What does a Net Zero Energy home look like, anyway?

Anthony Capkun
November 22, 2015
By
(UPDATED Nov. 22, 2015 with VIDEO) Sept. 15, 2015 - We’re not sure what a Net Zero Energy (NZE) home is supposed to look like but, if it’s anything like the one built by Reid’s Heritage Homes—then they’re pretty darn sweet!

Energy Manager was on hand September 11 for the unveiling of Canada’s newest NZE home, built in Guelph, Ont. The house is the first completed as part of a national demonstration project to prove that NZE homes can be built on a community-level scale, with the goal of making these abodes—which produce as much energy as they consume on an annual basis—accessible and affordable to all Canadians.

PHOTO of ribbon cutting (left to right): Andy Goyda, Canadian builder lead & market development manager, Owens Corning Canada; Tim Blevins, president, Reid’s Heritage Homes; Cam Guthrie, mayor, City of Guelph; Scott Reid, president, Reid’s Heritage Properties; Ric McFadden, Canadian Building Materials Group, VP & GM, Owens Corning Canada. (Not in photo [far left]: Blake Seeberger, SVP Residential, Reid’s Heritage Homes and Bob Finnigan, First VP CHBA. Not is photo [far right]: Tony Vannelli, Dean of the College of Physical and Engineering Science, University of Guelph.)

Reid’s is building five homes as part of this project. Overall, five builders were selected to participate in the national project that will see the construction of at least 25 Net Zero Energy homes in four provinces—Nova Scotia, Quebec, Alberta and Ontario.

Unlike other custom NZE homes that have been built across Canada in previous years, Reid’s says this project utilizes existing technology and products that are readily available to the average builder.

“Instead of building these homes as one-off, custom-built projects, this project is geared to the mainstream public, and the low-rise production builder,” said Blake Seeberger, SVP Residential, Reid’s Heritage Homes. “In fact, standing on the driveway facing the house, there is little indication that this is a real-world example of the future of housing.”

The back roof tells a different story. The 33 solar photovoltaic (PV) panels from Bluewater Energy are a more obvious sign of the technology being implemented in this project. The panels will produce the energy required for the home to achieve NZE status. More importantly, the technologies underneath the facade are what make this NZE home “innovative and affordable”.
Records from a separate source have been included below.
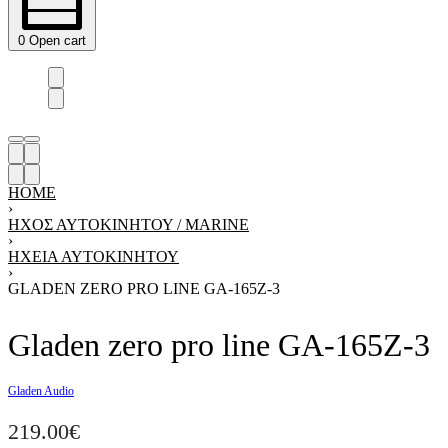
0
Open cart
HOME
›
ΗΧΟΣ ΑΥΤΟΚΙΝΗΤΟΥ / MARINE
›
ΗΧΕΊΑ ΑΥΤΟΚΙΝΉΤΟΥ
›
GLADEN ZERO PRO LINE GA-165Z-3
Gladen zero pro line GA-165Z-3
Gladen Audio
219.00
€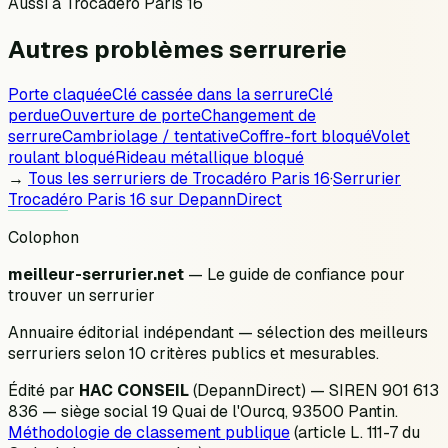
Aussi à
Trocadéro Paris 16
Autres problèmes
serrurerie
Porte claquée
Clé cassée dans la serrure
Clé
perdue
Ouverture de porte
Changement de
serrure
Cambriolage / tentative
Coffre-fort bloqué
Volet
roulant bloqué
Rideau métallique bloqué
→
Tous les serruriers de
Trocadéro Paris 16
·
Serrurier
Trocadéro Paris 16
sur DepannDirect
Colophon
meilleur-serrurier.net
— Le guide de confiance pour
trouver un serrurier
Annuaire éditorial indépendant — sélection des meilleurs
serruriers selon 10 critères publics et mesurables.
Édité par
HAC CONSEIL
(DepannDirect) — SIREN 901 613
836 — siège social 19 Quai de l'Ourcq, 93500 Pantin.
Méthodologie de classement publique
(article L. 111-7 du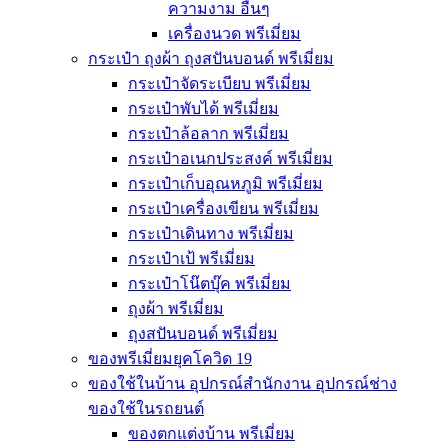
ความงาม อื่นๆ
เครื่องนวด พรีเมี่ยม
กระเป๋า ถุงผ้า ถุงสปันบอนด์ พรีเมี่ยม
กระเป๋าจัดระเบียบ พรีเมี่ยม
กระเป๋าพับได้ พรีเมี่ยม
กระเป๋าล้อลาก พรีเมี่ยม
กระเป๋าอเนกประสงค์ พรีเมี่ยม
กระเป๋าเก็บอุณหภูมิ พรีเมี่ยม
กระเป๋าเครื่องเขียน พรีเมี่ยม
กระเป๋าเดินทาง พรีเมี่ยม
กระเป๋าเป้ พรีเมี่ยม
กระเป๋าโน๊ตบุ๊ค พรีเมี่ยม
ถุงผ้า พรีเมี่ยม
ถุงสปันบอนด์ พรีเมี่ยม
ของพรีเมี่ยมยุคโควิด 19
ของใช้ในบ้าน อุปกรณ์สำนักงาน อุปกรณ์ช่าง
ของใช้ในรถยนต์
ของตกแต่งบ้าน พรีเมี่ยม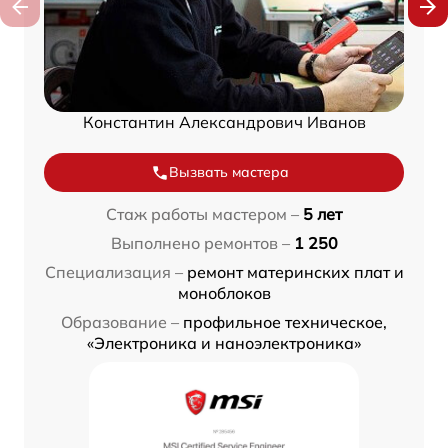
Константин Александрович Иванов
Вызвать мастера
Стаж работы мастером –
5 лет
Выполнено ремонтов –
1 250
Специализация –
ремонт материнских плат и
моноблоков
Образование –
профильное техническое,
«Электроника и наноэлектроника»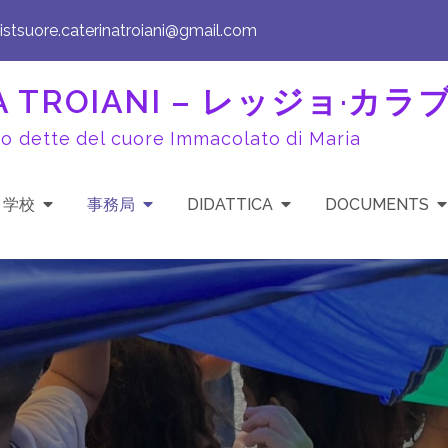
istsuore.caterinatroiani@gmail.com
INA TROIANI – レッジョ·カ
to dette del cuore Immacolato di Maria
学校
事務局
DIDATTICA
DOCUMENTS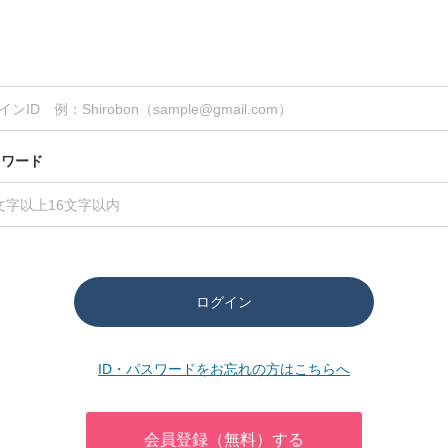
スワード
ログイン
ID・パスワードをお忘れの方はこちらへ
会員登録（無料）する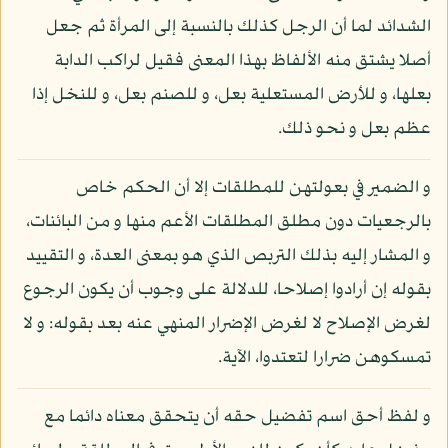
الشدائد لما أن الرجل كذلك بالنسبة إلى المرأة ثم جعل
أصلا يشتق منه الألفاظ بهذا المعنى فقيل لراكب الدابة
بعلها، و للأرض المستعلية بعل، و للصنم بعل، و للنخل إذا
عظم بعل و نحو ذلك.
و الضمير في بعولتهن للمطلقات إلا أن الحكم خاص
بالرجعيات دون مطلق المطلقات الأعم منها و من البائنات،
و المشار إليه بذلك التربص الذي هو بمعنى العدة، و التقييد
بقوله إن أرادوا إصلاحا، للدلالة على وجوب أن يكون الرجوع
لغرض الإصلاح لا لغرض الإضرار المنهي عنه بعد بقوله: و لا
تمسكوهن ضرارا لتعتدوا، الآية.
و لفظ أحق اسم تفضيل حقه أن يتحقق معناه دائما مع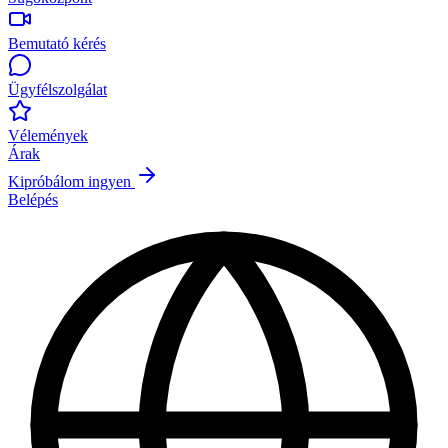
Bemutató kérés
Ügyfélszolgálat
Vélemények
Árak
Kipróbálom ingyen
Belépés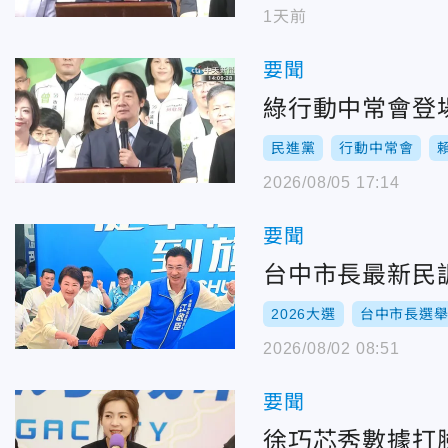
1天前
要聞
綠行動中常會登
民進黨
行動中常會
2026/08/05 17:14
要聞
台中市長最新民
2026大選
台中市長選
2026/08/02 08:51
要聞
徐巧芯秀數據打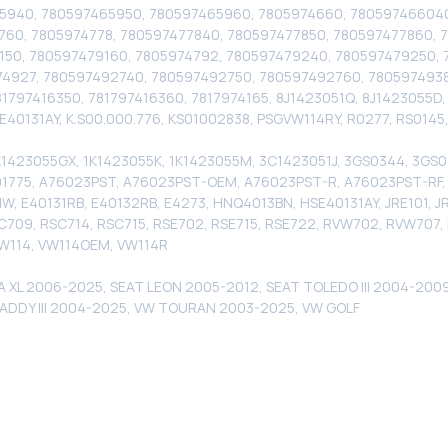
5940, 780597465950, 780597465960, 7805974660, 780597466040
760, 7805974778, 780597477840, 780597477850, 780597477860, 
150, 780597479160, 7805974792, 780597479240, 780597479250, 
4927, 780597492740, 780597492750, 780597492760, 7805974938
781797416350, 781797416360, 7817974165, 8J1423051Q, 8J1423055
131AY, K.S00.000.776, KS01002838, PSGVW114RY, R0277, RS0145
 1K1423055GX, 1K1423055K, 1K1423055M, 3C1423051J, 3GS0344, 3G
1775, A76023PST, A76023PST-OEM, A76023PST-R, A76023PST-RF, A
31NW, E40131RB, E40132RB, E4273, HNQ4013BN, HSE40131AY, JRE101, 
709, RSC714, RSC715, RSE702, RSE715, RSE722, RVW702, RVW707
VW114, VW114OEM, VW114R
 XL 2006-2025, SEAT LEON 2005-2012, SEAT TOLEDO III 2004-20
CADDY III 2004-2025, VW TOURAN 2003-2025, VW GOLF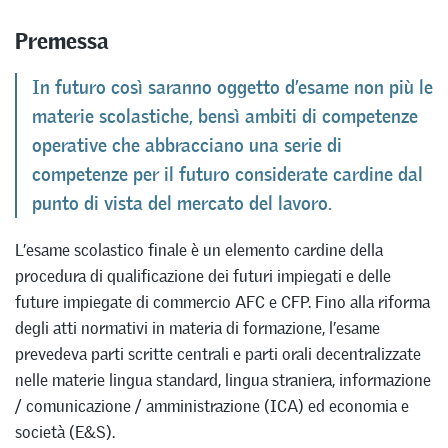
Premessa
In futuro così saranno oggetto d’esame non più le
materie scolastiche, bensì ambiti di competenze
operative che abbracciano una serie di
competenze per il futuro considerate cardine dal
punto di vista del mercato del lavoro.
L’esame scolastico finale è un elemento cardine della
procedura di qualificazione dei futuri impiegati e delle
future impiegate di commercio AFC e CFP. Fino alla riforma
degli atti normativi in materia di formazione, l’esame
prevedeva parti scritte centrali e parti orali decentralizzate
nelle materie lingua standard, lingua straniera, informazione
/ comunicazione / amministrazione (ICA) ed economia e
società (E&S).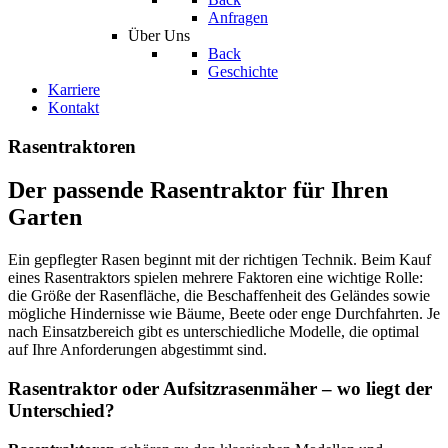
Anfragen
Über Uns
Back
Geschichte
Karriere
Kontakt
Rasentraktoren
Der passende Rasentraktor für Ihren
Garten
Ein gepflegter Rasen beginnt mit der richtigen Technik. Beim Kauf
eines Rasentraktors spielen mehrere Faktoren eine wichtige Rolle:
die Größe der Rasenfläche, die Beschaffenheit des Geländes sowie
mögliche Hindernisse wie Bäume, Beete oder enge Durchfahrten. Je
nach Einsatzbereich gibt es unterschiedliche Modelle, die optimal
auf Ihre Anforderungen abgestimmt sind.
Rasentraktor oder Aufsitzrasenmäher – wo liegt der
Unterschied?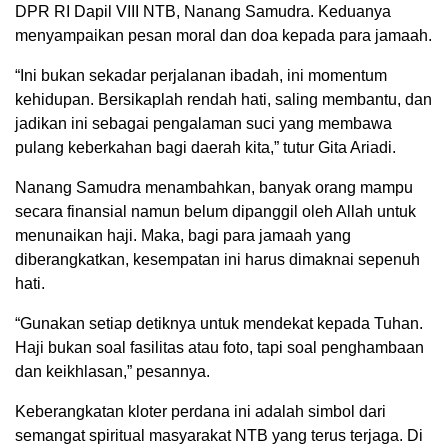
DPR RI Dapil VIII NTB, Nanang Samudra. Keduanya
menyampaikan pesan moral dan doa kepada para jamaah.
“Ini bukan sekadar perjalanan ibadah, ini momentum
kehidupan. Bersikaplah rendah hati, saling membantu, dan
jadikan ini sebagai pengalaman suci yang membawa
pulang keberkahan bagi daerah kita,” tutur Gita Ariadi.
Nanang Samudra menambahkan, banyak orang mampu
secara finansial namun belum dipanggil oleh Allah untuk
menunaikan haji. Maka, bagi para jamaah yang
diberangkatkan, kesempatan ini harus dimaknai sepenuh
hati.
“Gunakan setiap detiknya untuk mendekat kepada Tuhan.
Haji bukan soal fasilitas atau foto, tapi soal penghambaan
dan keikhlasan,” pesannya.
Keberangkatan kloter perdana ini adalah simbol dari
semangat spiritual masyarakat NTB yang terus terjaga. Di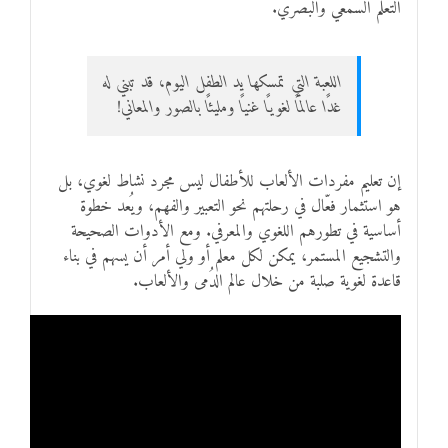
التعلم السمعي والبصري.
اللعبة التي تمسكها يد الطفل اليوم، قد تبني له
غدًا عالمًا لغويًا غنيًا ومليئًا بالصور والمعاني!
إن تعليم مفردات الألعاب للأطفال ليس مجرد نشاط لغوي، بل
هو استثمار فعّال في رحلتهم نحو التعبير والفهم، ويُعد خطوة
أساسية في تطورهم اللغوي والمعرفي. ومع الأدوات الصحيحة
والتشجيع المستمر، يمكن لكل معلم أو ولي أمر أن يسهم في بناء
قاعدة لغوية صلبة من خلال عالم الدُمى والألعاب.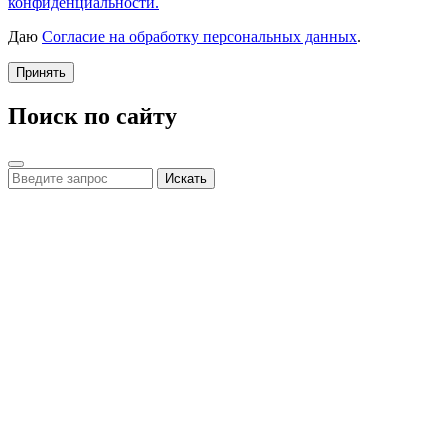
конфиденциальности.
Даю
Согласие на обработку персональных данных
.
Принять
Поиск по сайту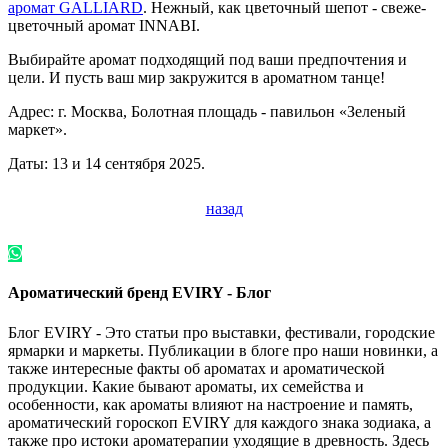
аромат GALLIARD
. Нежный, как цветочный шепот - свеже-
цветочный аромат INNABI.
Выбирайте аромат подходящий под ваши предпочтения и
цели. И пусть ваш мир закружится в ароматном танце!
Адрес: г. Москва, Болотная площадь - павильон «Зеленый
маркет».
Даты: 13 и 14 сентября 2025.
назад
Ароматический бренд EVIRY - Блог
Блог EVIRY - Это статьи про выставки, фестивали, городские
ярмарки и маркеты. Публикации в блоге про наши новинки, а
также интересные факты об ароматах и ароматической
продукции. Какие бывают ароматы, их семейства и
особенности, как ароматы влияют на настроение и память,
ароматический гороскоп EVIRY для каждого знака зодиака, а
также про истоки ароматерапии уходящие в древность. Здесь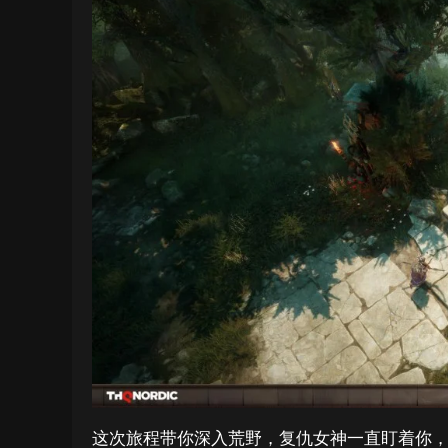
这次旅程带你深入荒野，复仇女神一直盯着你，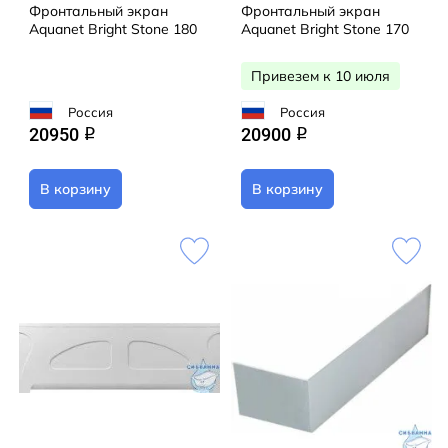
Фронтальный экран
Фронтальный экран
Aquanet Bright Stone 180
Aquanet Bright Stone 170
Привезем к 10 июля
Россия
Россия
20950
20900
q
q
В корзину
В корзину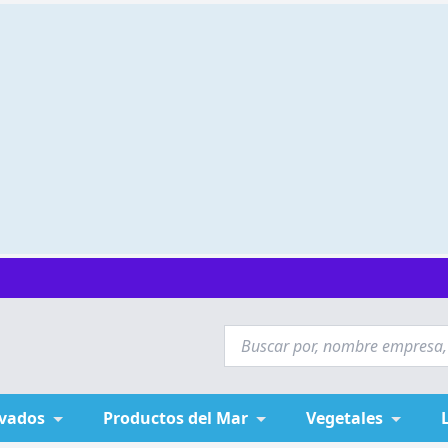
ivados
Productos del Mar
Vegetales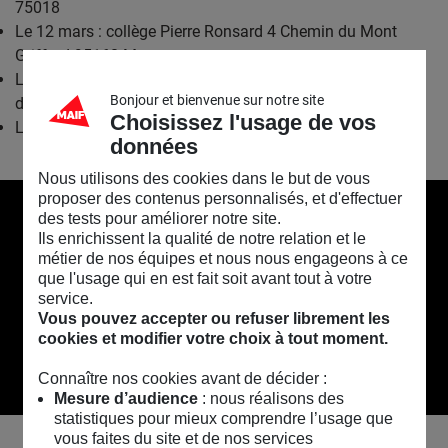
75018
Le 12 mars : collège Pierre Ronsard 4 Chemin du Mont
Griffard 95160 Montmorency
Le 17 mai : école maternelle Vosges-Tournelles 12 place
Bonjour et bienvenue sur notre site
des Vosges 75004
Choisissez l'usage de vos
Le 18 mai : école maternelle 9 rue Martel 75010
données
Nous utilisons des cookies dans le but de vous
proposer des contenus personnalisés, et d'effectuer
des tests pour améliorer notre site.
Ils enrichissent la qualité de notre relation et le
métier de nos équipes et nous nous engageons à ce
que l'usage qui en est fait soit avant tout à votre
service.
Vous pouvez accepter ou refuser librement les
cookies et modifier votre choix à tout moment.
Connaître nos cookies avant de décider :
Mesure d’audience
: nous réalisons des
statistiques pour mieux comprendre l’usage que
vous faites du site et de nos services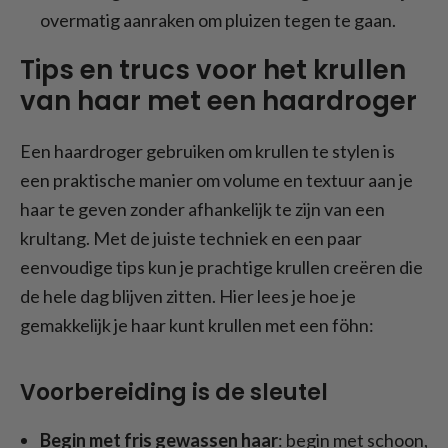
overmatig aanraken om pluizen tegen te gaan.
Tips en trucs voor het krullen
van haar met een haardroger
Een haardroger gebruiken om krullen te stylen is
een praktische manier om volume en textuur aan je
haar te geven zonder afhankelijk te zijn van een
krultang. Met de juiste techniek en een paar
eenvoudige tips kun je prachtige krullen creëren die
de hele dag blijven zitten. Hier lees je hoe je
gemakkelijk je haar kunt krullen met een föhn:
Voorbereiding is de sleutel
Begin met fris gewassen haar
: begin met schoon,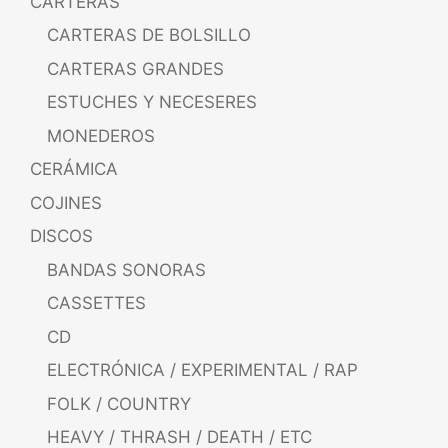
CARTERAS
CARTERAS DE BOLSILLO
CARTERAS GRANDES
ESTUCHES Y NECESERES
MONEDEROS
CERÁMICA
COJINES
DISCOS
BANDAS SONORAS
CASSETTES
CD
ELECTRÓNICA / EXPERIMENTAL / RAP
FOLK / COUNTRY
HEAVY / THRASH / DEATH / ETC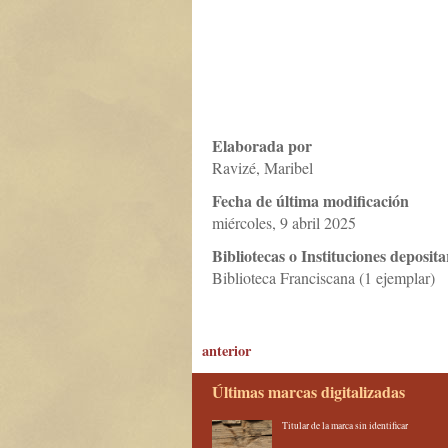
Elaborada por
Ravizé, Maribel
Fecha de última modificación
miércoles, 9 abril 2025
Bibliotecas o Instituciones deposita
Biblioteca Franciscana (1 ejemplar)
anterior
Últimas marcas digitalizadas
Titular de la marca sin identificar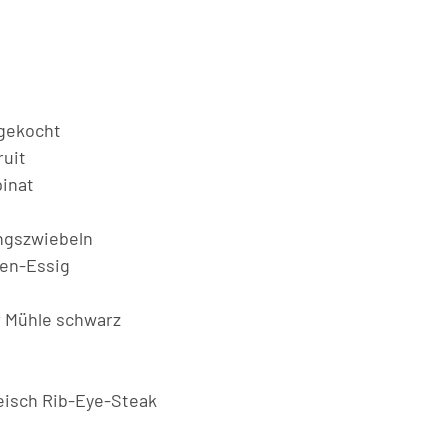
 gekocht
ruit
inat
ngszwiebeln
nen-Essig
r Mühle schwarz
eisch Rib-Eye-Steak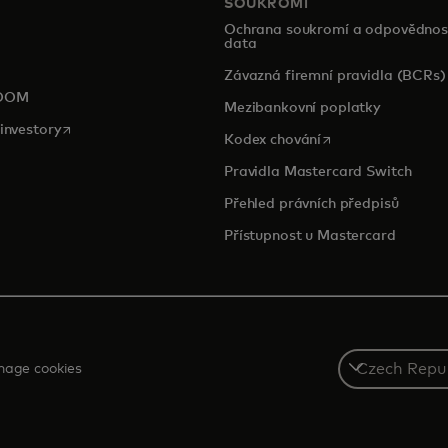
SOUKROMÍ
Ochrana soukromí a odpovědnos
data
pens in a new tab
Závazná firemní pravidla (BCRs)
OOM
Mezibankovní poplatky
opens in a new tab
investory
opens in a new tab
Kodex chování
Pravidla Mastercard Switch
Přehled právních předpisů
Přístupnost u Mastercard
Select
age cookies
a
country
One of the critical technologies is the insulated and airtight design providing an advanced envelope system made possible by the Owens Corning CodeBord air barrier system, which reduces air leakage of the home. The home has triple-pane windows by Jeld-Wen, and incorporates the latest air source heat pump space heating technology from Mitsubishi Electric and a hybrid air source heat pump hot water tank from Rheem Canada.

“Today’s achievement is the product of years of planning and hard work by some of Canada’s brightest minds in the home-building industry,” said Goyda, adding that the NZE home project “will allow more homeowners across the country to help insulate themselves from rising energy costs”.

Built in the Westminster Woods community of Guelph, the project’s inaugural home will be used as a show house for the remaining four Net Zero Energy homes to be built by Reid’s Heritage Homes. The second home is already for sale while the remaining three will be completed by spring of 2016.